The World According to Barf

In 300 years, when machines run the earth, our robot scientist overlords will be able to study our ancient society’s morals and taboos via what we allow and eventually embrace in pop culture.

In 300 years, when machines run the earth, our robot scientist overlords will be able to study our ancient society’s morals and taboos via what we allow and eventually embrace in pop culture.  

Film and television will be a huge part of future anthropological research. Researchers will marvel at how we were once so uptight, married couples on TV couldn’t be shown sleeping in the same bed. The robo-researchers will also surely have a good chuckle over how we were uncomfortable with any depiction of homosexuals on TV and dumbfounded that full frontal male nudity was unthinkable.

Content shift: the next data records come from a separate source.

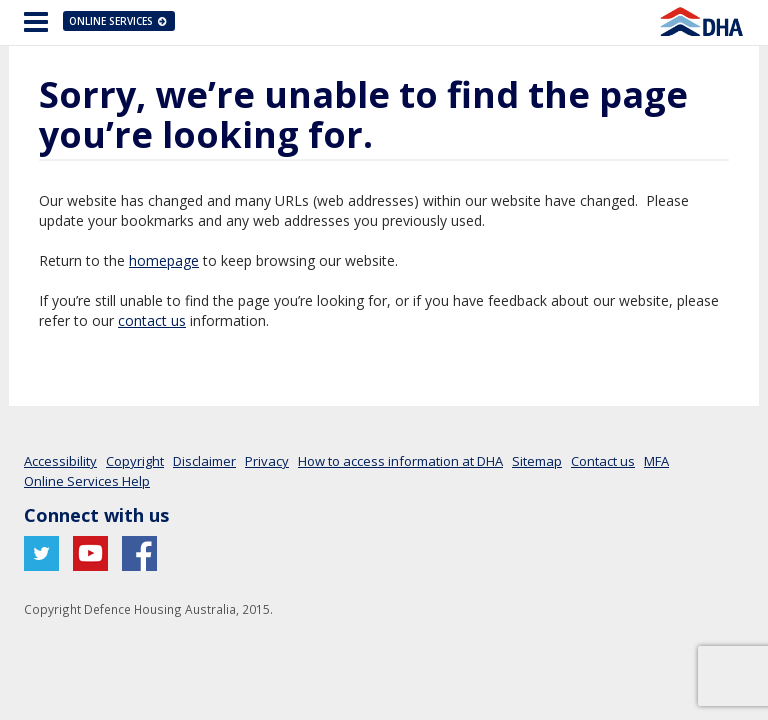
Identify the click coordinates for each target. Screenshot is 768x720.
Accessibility (60, 461)
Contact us (603, 461)
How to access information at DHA (400, 461)
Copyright (135, 461)
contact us (152, 320)
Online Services (119, 21)
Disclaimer (204, 461)
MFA (656, 461)
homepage (164, 260)
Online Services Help (87, 481)
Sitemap (537, 461)
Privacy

The evolution of cussing on TV will also surely be part of the research. In the early ’70s, George Carlin riffed on the “Seven Words You Can Never Say on Television.” Cable TV (which is self-regulated and censored for the sake of advertisers) came along and made the entire bit seem antiquated, but even network television (whose standards are overseen by the government’s FCC) has adapted to the times; depending on the time of airing and the way they’re used, two of those forbidden words are fairly commonplace — “tits” and, to a lesser extent (for now), “shit” — and “piss” has seemingly found its way off the list. 

But what will researchers make of the rise of our culture’s gradual acceptance of puke?

Vomit used to be special. It was used sparingly by filmmakers for dramatic effect — the crucial scene in 1973’s horror classic The Exorcist when demon-child Regan projects about 25 gallons of pea-soup-like puke all over the poor priest was shocking for its time. A decade later, U.K. comedy troupe Monty Python cemented barf’s role as a legitimate comedic tool with Mr. Creosote, whose non-stop puking is tolerated at a fancy restaurant because of his wealth.

Today, shows on network and basic cable — from Family Guy to It’s Always Sunny in Philadelphia — have helped make those scenes seem quaint. 

We, as humans, have evolved to the point where seeing others vomit is part of our everyday entertainment. Where once most would cringe or avert their eyes at the sight of even the most innocuous string of spittle in a movie, today we celebrate the bravery the actresses in Bridesmaids show when they shower each other in puke for laughs.

It seems like that gag reflex we once had that made someone puke when they merely saw someone else spew (the basis of many comedic barfathons) has been lost to evolution. Most likely, it’s because Smell-O-Rama never took off. 

I don’t bring any of this up out of fear for our decaying morality. I fear the increased misuse of vomit as a dramatic or comedic device. Some comedians can work “blue” material seamlessly into their act (Chris Rock, for example), but the influx of comedians who use foul language as their main weapon has killed the shock value. 

Likewise, there are vomit-artistes in the comedy world that still find ways to use puke creatively. The Comedy Vomit Scene Hall of Fame is heavy on over-the-top-ness, from the pie-eating scene in Stand By Me to the marionette spew-fest in Team America: World Police. One of the better TV puke scenes recently was Tim and Eric’s slo-mo vomit montage set to “Take My Breath Away.” Genius.

But usually, due to overkill, a vomit scene is as banal as a CBS sitcom punchline. Today, vomit scenes are used to promote new “gross-out” elements of movies like 21 Jump Street. Even the cuddly Mort from Madagascar 3 pukes within the first 10 minutes of the new animated kids’ film. If every comedy has a puke scene, it’s just not that funny anymore. 

Filmmaker John Waters has been called the “Prince of Puke” and, especially in his early work, he was a provocateur of shock via bodily functions. In Waters’ 1981 autobiographical book Shock Value, Waters began the book writing, “To me, bad taste is what entertainment is all about. If someone vomits while watching one of my films, it’s like getting a standing ovation. But one must remember that there is such a thing as good bad taste and bad bad taste.”

My fear is that the line between bad taste and bad bad taste will never stop moving. If there’s one thing that makes me most nervous about vomit-mania, it’s wondering what’s next. 

What is the next great unspoken restriction to fall? Will cartoons regularly feature scenes of explosive, projectile diarrhea? Will the next wave of gross-out films have to include a mandatory “menstrual blood” joke? Will 2 Girls, 1 Cup: The Movie someday be greenlit for the big screen? 

We can only wait and see, of course. And maybe keep a bucket nearby, just in case.